Item: During this annual stretch of December with a week between games coinciding with final exams, it provides plenty of days leading up to the next test for this year’s steadily emerging 6-3 team. Saturday’s now non-conference Dome meeting against the Hoyas (12:00 p.m. ET / ESPN) will have the backdrop of not only all the college hoops drama these two programs provided over past Big East glory days, but the latest installment of the rivalry that defined the transition of the program into the Dome era, will also have a pronounced celebration of all-time Syracuse legend Pearl Washington some eight months after he died of brain cancer at age 52.
While the phrase “Syracuse-Georgetown in the Dome” may no longer have the cache of “Syracuse-Duke in the Dome…in front of 35,000 plus,” at least for this weekend, and hopefully on a regularly scheduled basis for the foreseeable future, there will be plenty of remembrances in and around the Dome about the great SU-Georgetown games of the past, and the one player who’s recruitment in 1983 set in motion the subsequent glory years that follow to this day.

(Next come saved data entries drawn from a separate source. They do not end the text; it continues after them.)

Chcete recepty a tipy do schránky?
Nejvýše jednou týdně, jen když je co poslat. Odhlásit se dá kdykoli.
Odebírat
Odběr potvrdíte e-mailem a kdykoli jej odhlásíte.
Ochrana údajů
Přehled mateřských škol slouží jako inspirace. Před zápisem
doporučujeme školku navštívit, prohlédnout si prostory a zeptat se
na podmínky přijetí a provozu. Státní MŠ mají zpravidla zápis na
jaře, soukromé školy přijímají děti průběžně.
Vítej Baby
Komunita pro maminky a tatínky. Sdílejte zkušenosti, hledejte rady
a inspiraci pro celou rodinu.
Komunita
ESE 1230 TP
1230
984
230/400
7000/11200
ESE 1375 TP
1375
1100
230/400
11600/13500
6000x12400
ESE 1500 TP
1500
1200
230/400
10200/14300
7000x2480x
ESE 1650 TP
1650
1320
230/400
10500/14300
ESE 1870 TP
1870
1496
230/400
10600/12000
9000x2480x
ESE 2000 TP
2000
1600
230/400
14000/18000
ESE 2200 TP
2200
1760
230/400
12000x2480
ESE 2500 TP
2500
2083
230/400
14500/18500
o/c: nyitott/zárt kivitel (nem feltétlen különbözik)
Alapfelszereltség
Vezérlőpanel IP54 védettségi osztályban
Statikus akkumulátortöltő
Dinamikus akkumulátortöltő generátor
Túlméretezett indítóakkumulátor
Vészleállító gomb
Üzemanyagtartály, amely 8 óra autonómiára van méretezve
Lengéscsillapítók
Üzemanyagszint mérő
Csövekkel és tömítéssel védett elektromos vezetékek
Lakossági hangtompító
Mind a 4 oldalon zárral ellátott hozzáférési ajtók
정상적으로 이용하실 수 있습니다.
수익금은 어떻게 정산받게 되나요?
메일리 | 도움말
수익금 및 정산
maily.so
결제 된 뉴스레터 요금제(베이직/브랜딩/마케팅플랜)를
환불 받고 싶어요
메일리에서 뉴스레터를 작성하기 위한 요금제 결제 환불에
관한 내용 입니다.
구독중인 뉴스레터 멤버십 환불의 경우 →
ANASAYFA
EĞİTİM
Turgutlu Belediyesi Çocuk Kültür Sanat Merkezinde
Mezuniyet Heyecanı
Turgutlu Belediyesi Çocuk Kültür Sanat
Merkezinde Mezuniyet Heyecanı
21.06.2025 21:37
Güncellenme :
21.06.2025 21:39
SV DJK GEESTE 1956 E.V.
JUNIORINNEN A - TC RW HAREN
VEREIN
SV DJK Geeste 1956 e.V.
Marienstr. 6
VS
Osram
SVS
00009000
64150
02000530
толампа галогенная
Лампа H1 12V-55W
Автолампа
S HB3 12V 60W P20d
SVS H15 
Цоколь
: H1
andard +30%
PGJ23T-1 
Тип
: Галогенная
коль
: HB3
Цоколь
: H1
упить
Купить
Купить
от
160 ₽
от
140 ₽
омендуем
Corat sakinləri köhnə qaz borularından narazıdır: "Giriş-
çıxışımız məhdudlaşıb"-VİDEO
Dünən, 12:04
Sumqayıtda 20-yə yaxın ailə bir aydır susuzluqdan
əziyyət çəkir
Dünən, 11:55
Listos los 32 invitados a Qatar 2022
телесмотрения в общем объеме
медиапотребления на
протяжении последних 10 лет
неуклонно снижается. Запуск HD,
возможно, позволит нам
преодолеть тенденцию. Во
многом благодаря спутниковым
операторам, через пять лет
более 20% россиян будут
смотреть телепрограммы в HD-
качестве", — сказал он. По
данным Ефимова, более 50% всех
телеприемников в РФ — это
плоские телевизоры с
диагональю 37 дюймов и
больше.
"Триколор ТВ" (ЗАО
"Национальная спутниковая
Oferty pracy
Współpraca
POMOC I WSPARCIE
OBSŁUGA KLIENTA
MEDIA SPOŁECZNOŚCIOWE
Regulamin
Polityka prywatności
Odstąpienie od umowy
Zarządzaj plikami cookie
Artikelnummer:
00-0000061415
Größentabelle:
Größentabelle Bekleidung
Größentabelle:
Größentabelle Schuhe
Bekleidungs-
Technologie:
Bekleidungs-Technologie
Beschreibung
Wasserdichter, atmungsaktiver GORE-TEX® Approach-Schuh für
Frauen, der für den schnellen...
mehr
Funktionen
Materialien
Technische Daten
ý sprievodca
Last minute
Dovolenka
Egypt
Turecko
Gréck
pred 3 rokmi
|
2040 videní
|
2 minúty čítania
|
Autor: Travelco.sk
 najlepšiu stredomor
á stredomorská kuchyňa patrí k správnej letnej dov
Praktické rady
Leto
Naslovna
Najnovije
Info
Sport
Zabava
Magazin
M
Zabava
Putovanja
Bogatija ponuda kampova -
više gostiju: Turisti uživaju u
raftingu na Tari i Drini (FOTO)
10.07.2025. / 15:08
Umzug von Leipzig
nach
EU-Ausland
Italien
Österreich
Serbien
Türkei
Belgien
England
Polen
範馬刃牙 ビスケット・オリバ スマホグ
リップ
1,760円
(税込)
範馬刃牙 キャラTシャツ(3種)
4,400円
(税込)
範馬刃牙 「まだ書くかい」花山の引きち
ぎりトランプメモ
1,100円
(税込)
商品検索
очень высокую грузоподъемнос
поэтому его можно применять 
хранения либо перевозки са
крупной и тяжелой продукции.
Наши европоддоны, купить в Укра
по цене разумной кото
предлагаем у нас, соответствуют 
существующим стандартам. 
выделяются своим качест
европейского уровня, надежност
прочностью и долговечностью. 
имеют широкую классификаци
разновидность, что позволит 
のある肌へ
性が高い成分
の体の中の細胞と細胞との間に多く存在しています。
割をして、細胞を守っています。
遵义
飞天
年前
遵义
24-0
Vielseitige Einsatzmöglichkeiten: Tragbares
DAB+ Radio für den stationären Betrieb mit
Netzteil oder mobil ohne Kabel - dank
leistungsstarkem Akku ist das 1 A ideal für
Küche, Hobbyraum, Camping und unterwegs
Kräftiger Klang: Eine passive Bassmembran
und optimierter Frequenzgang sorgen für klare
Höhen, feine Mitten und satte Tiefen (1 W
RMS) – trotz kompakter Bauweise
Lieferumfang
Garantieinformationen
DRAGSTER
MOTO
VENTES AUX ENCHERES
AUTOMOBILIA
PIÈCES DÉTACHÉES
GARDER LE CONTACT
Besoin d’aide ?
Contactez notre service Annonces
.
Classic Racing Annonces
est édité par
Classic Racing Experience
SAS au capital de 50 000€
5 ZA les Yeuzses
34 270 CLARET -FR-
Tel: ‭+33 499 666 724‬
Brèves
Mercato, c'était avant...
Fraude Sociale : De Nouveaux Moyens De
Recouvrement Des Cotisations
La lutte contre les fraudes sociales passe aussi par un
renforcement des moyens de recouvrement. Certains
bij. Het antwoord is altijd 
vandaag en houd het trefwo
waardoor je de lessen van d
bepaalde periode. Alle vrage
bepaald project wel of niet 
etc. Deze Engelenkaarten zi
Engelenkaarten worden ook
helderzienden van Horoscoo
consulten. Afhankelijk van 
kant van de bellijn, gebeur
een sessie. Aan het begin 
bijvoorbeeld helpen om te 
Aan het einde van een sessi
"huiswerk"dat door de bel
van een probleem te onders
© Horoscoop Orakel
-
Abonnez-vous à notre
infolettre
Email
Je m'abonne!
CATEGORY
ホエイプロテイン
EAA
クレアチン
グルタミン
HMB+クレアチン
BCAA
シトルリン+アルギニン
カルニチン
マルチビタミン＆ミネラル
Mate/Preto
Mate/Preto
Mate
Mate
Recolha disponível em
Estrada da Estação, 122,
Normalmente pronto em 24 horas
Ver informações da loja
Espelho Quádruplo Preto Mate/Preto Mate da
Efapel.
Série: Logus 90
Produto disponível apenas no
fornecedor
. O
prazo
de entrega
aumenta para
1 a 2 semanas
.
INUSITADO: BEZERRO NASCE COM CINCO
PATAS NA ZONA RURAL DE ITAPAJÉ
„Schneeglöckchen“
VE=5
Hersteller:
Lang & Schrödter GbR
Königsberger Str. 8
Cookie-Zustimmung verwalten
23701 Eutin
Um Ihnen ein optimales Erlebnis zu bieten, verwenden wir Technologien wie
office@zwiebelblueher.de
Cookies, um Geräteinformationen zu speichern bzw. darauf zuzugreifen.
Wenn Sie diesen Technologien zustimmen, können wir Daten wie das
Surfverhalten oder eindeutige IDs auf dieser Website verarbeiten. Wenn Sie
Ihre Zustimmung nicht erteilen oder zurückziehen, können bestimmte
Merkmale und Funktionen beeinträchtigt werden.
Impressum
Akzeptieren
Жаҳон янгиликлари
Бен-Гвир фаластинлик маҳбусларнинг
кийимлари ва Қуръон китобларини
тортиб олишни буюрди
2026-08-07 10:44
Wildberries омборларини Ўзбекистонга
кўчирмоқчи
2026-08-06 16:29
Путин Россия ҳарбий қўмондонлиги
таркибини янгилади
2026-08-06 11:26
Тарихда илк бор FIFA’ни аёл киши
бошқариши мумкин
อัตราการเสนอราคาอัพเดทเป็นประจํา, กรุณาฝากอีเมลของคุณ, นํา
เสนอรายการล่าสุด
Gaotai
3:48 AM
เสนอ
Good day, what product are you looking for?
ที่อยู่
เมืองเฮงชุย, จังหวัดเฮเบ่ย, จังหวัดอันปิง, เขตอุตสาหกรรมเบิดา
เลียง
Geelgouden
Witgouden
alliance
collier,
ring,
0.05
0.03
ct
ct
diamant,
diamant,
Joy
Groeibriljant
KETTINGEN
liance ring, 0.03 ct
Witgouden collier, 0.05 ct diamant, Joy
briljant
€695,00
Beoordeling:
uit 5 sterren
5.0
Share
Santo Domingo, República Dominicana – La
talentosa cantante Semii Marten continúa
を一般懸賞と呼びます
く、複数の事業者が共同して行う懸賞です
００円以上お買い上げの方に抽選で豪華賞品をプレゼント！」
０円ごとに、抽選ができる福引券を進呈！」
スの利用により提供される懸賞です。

In front of what likely will be a nice-sized and vocal crowd on “Pearl Washington Day,” the visual honors of Pearl’s mark on the program will be abundant. A number “31” decal will be affixed to the court on the sideline at the approximate distance of Washington’s half court heave and swish basket to stun Boston College in Feb. 1984, and there will be handouts of mementos, video tributes, a halftime ceremony, and backcourt activities including a chance to win the coveted orange, script “Pearl” warm up shirts.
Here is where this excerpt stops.